May 4, 2015 to May 21, 2015
Project Location: 
Daytona Beach, FL
Project Description: 
Embry-Riddle Aeronautical University Convective-Boundary Research Engaging Educational Experiences (ERAU C-BREESE)

Principle Investigators: Shawn Milrad and Chris Herbster
Where: Meteorology Program, Applied Aviation Sciences Department, Embry-Riddle Aeronautical University 
When: 4-21 May 2015
Facility: CSWR Doppler on Wheels (DOW)
ProposalERAU C-BREESE Proposal

 

 

Summary

Embry-Riddle Aeronautical University Convective-Boundary Research Engaging Educational Experiences (ERAU C-BREESE) was an 18-day Doppler-on-Wheels (DOW) deployment from the Center for Severe Weather Research (CSWR), funded by the National Science Foundation (NSF). ERAU C-BREESE ran from 4 – 21 May 2015 in central Florida; the project was organized and operated at ERAU by Principal Investigator (PI) Dr. Shawn Milrad, Dr. Chris Herbster (Associate Professor, Meteorology), and Robert Haley (Weather Systems Administrator, Meteorology). ERAU C-BREESE was offered as a “Summer A” (first summer term) 3-credit course aimed at ERAU Meteorology undergraduates. Eight ERAU students registered for the course (6 meteorology majors, 2 meteorology minors), with an additional 4-6 students auditing the course.

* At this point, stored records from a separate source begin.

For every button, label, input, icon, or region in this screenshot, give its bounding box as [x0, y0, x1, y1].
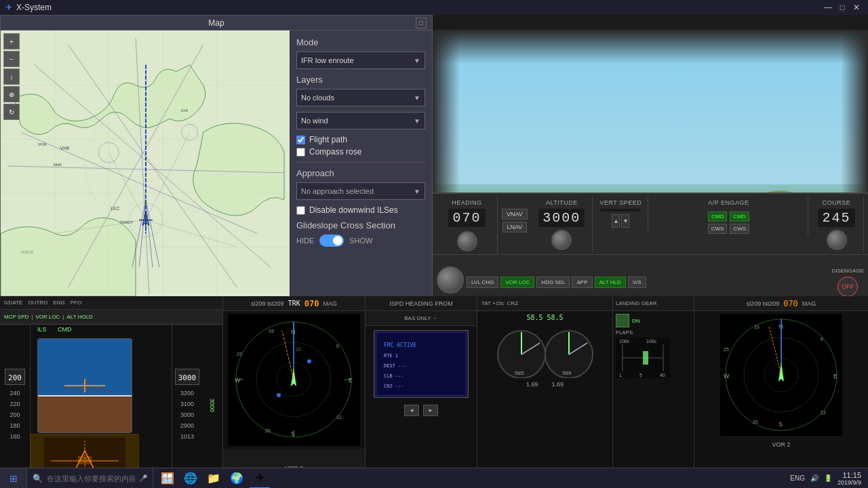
vert-speed-display: [600, 209, 641, 211]
svg-text:100c: 100c: [619, 339, 630, 344]
map-close-button[interactable]: □: [416, 18, 427, 28]
disable-downwind-checkbox[interactable]: [296, 206, 305, 215]
vs-button[interactable]: V/S: [628, 277, 646, 288]
map-canvas[interactable]: + − ↕ ⊕ ↻: [1, 30, 290, 297]
vor2-label-area: VOR 2: [694, 436, 868, 451]
hdg-sel-button[interactable]: HDG SEL: [536, 277, 570, 288]
fmc-btn-1[interactable]: ◄: [404, 405, 419, 416]
course-knob[interactable]: [827, 230, 847, 250]
flight-path-checkbox[interactable]: [296, 136, 305, 144]
cmd-button-1[interactable]: CMD: [708, 211, 727, 222]
svg-text:33: 33: [269, 329, 274, 333]
gear-indicator-nose: [616, 314, 629, 327]
second-hsi: si209 tst209 070 MAG N S W E: [694, 296, 868, 488]
approach-dropdown[interactable]: No approach selected ▼: [296, 182, 425, 200]
taskbar-files-btn[interactable]: 📁: [203, 468, 224, 489]
zoom-in-button[interactable]: +: [3, 33, 20, 49]
disable-downwind-label: Disable downwind ILSes: [309, 205, 398, 215]
app-button[interactable]: APP: [572, 277, 592, 288]
svg-text:25: 25: [237, 352, 242, 357]
fmc-btn-2[interactable]: ►: [423, 405, 438, 416]
wind-dropdown[interactable]: No wind ▼: [296, 112, 425, 129]
crz-label: CRZ: [507, 300, 518, 306]
cmd-button-2[interactable]: CMD: [730, 211, 749, 222]
taskbar-windows-btn[interactable]: 🪟: [157, 468, 178, 489]
svg-text:VHK: VHK: [60, 146, 71, 150]
svg-text:20: 20: [753, 420, 758, 424]
fmc-subheading: BAS ONLY ←: [366, 311, 477, 326]
cws-button-1[interactable]: CWS: [708, 224, 728, 234]
hsi2-heading: 070: [783, 299, 798, 308]
heading-strip: si209 tst209 TRK 070 MAG: [223, 296, 365, 311]
flight-path-label: Flight path: [309, 135, 347, 144]
landing-gear-label: LANDING GEAR: [616, 300, 656, 306]
disengage-section: DISENGAGE OFF: [831, 268, 864, 297]
taskbar-maps-btn[interactable]: 🌍: [226, 468, 247, 489]
pan-button[interactable]: ↕: [3, 68, 20, 85]
heading-readout: TRK: [288, 300, 300, 307]
n1-value-2: 58.5: [547, 314, 564, 321]
taskbar-browser-btn[interactable]: 🌐: [180, 468, 201, 489]
alt-hld-button[interactable]: ALT HLD: [595, 277, 626, 288]
disengage-button[interactable]: OFF: [837, 277, 858, 297]
adi-display: [37, 338, 132, 433]
altitude-knob[interactable]: [551, 230, 572, 250]
lvl-chg-button[interactable]: LVL CHG: [467, 277, 498, 288]
wind-value: No wind: [301, 117, 328, 125]
thr-label: TAT +15c: [481, 300, 505, 306]
cws-button-2[interactable]: CWS: [730, 224, 749, 234]
svg-text:□□□□□: □□□□□: [21, 250, 33, 254]
date-display: 2019/9/9: [837, 479, 861, 486]
glideslope-toggle-row: HIDE SHOW: [296, 235, 425, 247]
glideslope-toggle[interactable]: [319, 235, 344, 247]
svg-text:E: E: [833, 373, 837, 380]
rotate-button[interactable]: ↻: [3, 104, 20, 120]
taskbar-xplane-btn[interactable]: ✈: [250, 468, 270, 489]
minimize-button[interactable]: —: [821, 3, 835, 12]
start-button[interactable]: ⊞: [0, 468, 27, 489]
heading-mag: 070: [304, 299, 319, 308]
eng-row-1: 58.5 58.5: [526, 314, 563, 321]
fmc-screen: FMC ACTIVE RTE 1 DEST --- CLB --- CRZ --…: [374, 330, 469, 398]
clouds-dropdown[interactable]: No clouds ▼: [296, 89, 425, 106]
left-data-strip: 0/DATE OUTRO ENG PFO: [0, 296, 222, 310]
vor-loc-button[interactable]: VOR LOC: [500, 277, 534, 288]
center-button[interactable]: ⊕: [3, 86, 20, 102]
wind-arrow: ▼: [414, 117, 420, 125]
vnav-button[interactable]: VNAV: [502, 209, 528, 220]
svg-text:25: 25: [724, 347, 729, 352]
lnav-button[interactable]: LNAV: [502, 222, 528, 232]
vs-down-button[interactable]: ▼: [621, 214, 629, 228]
flaps-label: FLAPS: [616, 329, 691, 336]
vnav-lnav-section: VNAV LNAV: [499, 197, 530, 232]
svg-text:CRZ  ---: CRZ ---: [384, 384, 404, 389]
altitude-tape: 3000 32003100300029001013: [172, 325, 202, 486]
map-tools: + − ↕ ⊕ ↻: [3, 33, 20, 120]
compass-rose-checkbox[interactable]: [296, 148, 305, 157]
mode-dropdown[interactable]: IFR low enroute ▼: [296, 52, 425, 69]
vs-up-button[interactable]: ▲: [612, 214, 620, 228]
altitude-label: ALTITUDE: [546, 199, 578, 206]
window-controls: — □ ✕: [821, 3, 863, 12]
spd-knob[interactable]: [437, 266, 464, 293]
volume-icon: 🔋: [824, 474, 832, 482]
approach-value: No approach selected: [301, 187, 374, 195]
map-settings-panel: Mode IFR low enroute ▼ Layers No clouds …: [290, 30, 432, 297]
svg-text:S: S: [291, 430, 295, 437]
close-button[interactable]: ✕: [850, 3, 863, 12]
hsi2-label: si209 tst209: [747, 300, 780, 307]
svg-text:VHSK: VHSK: [38, 143, 47, 146]
maximize-button[interactable]: □: [837, 3, 848, 12]
heading-knob[interactable]: [457, 231, 477, 251]
network-icon: 🔊: [810, 474, 818, 482]
zoom-out-button[interactable]: −: [3, 51, 20, 67]
svg-text:12: 12: [336, 415, 342, 420]
svg-text:6: 6: [336, 344, 339, 348]
bas-only-label: BAS ONLY ←: [404, 315, 438, 321]
taskbar: ⊞ 🔍 🎤 🪟 🌐 📁 🌍 ✈ ENG 🔊 🔋 11:15 2019/9/9: [0, 468, 868, 488]
main-content: Map □ + − ↕ ⊕ ↻: [0, 15, 868, 488]
mode-dropdown-arrow: ▼: [414, 57, 420, 64]
cockpit-view: HEADING 070 VNAV LNAV ALTITUDE: [433, 30, 868, 311]
engine-panel: TAT +15c CRZ 58.5 58.5: [477, 296, 612, 488]
search-input[interactable]: [47, 474, 135, 483]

Figure 1: Google map of Central Florida with the pre-determined ERAU C-BREESE domain outlined by the purple box. Locations marked are: ERAU Daytona Beach campus (black star), Melbourne (MLB), Jacksonville (JAX), and Tampa Bay (TBW) WSR-88D NEXRAD radars (red stars), and the Orlando (MCO) Terminal Doppler Weather Radar (TDWR, blue star).

 

The leading objectives of ERAU C-BREESE were to:

  • Further the education of ERAU Meteorology undergraduates by incorporating the DOW into a summer course that provided hands-on experience with the latest radar technology and field equipment.
  • Expose ERAU Meteorology undergraduates to a real-time forecasting and real-world research environment.
  • Utilize collected DOW data to undertake a detailed modern scientific analysis of sea-breeze processes and convection in central Florida.
  • Expose local K-12 students and the general public to Doppler radar technology, ERAU Meteorology, and atmospheric science research.

Figure 1 shows the planned ERAU C-BREESE domain across central Florida. One of our  primary goals was to sample sea-breeze fronts, convergence, and convection in several locations representative of the warm-season climatology in the Florida peninsula. ERAU C-BREESE sufficiently accomplished this, with five IOPs near the Atlantic coast, two near the Gulf coast, and one in the center of the peninsula. 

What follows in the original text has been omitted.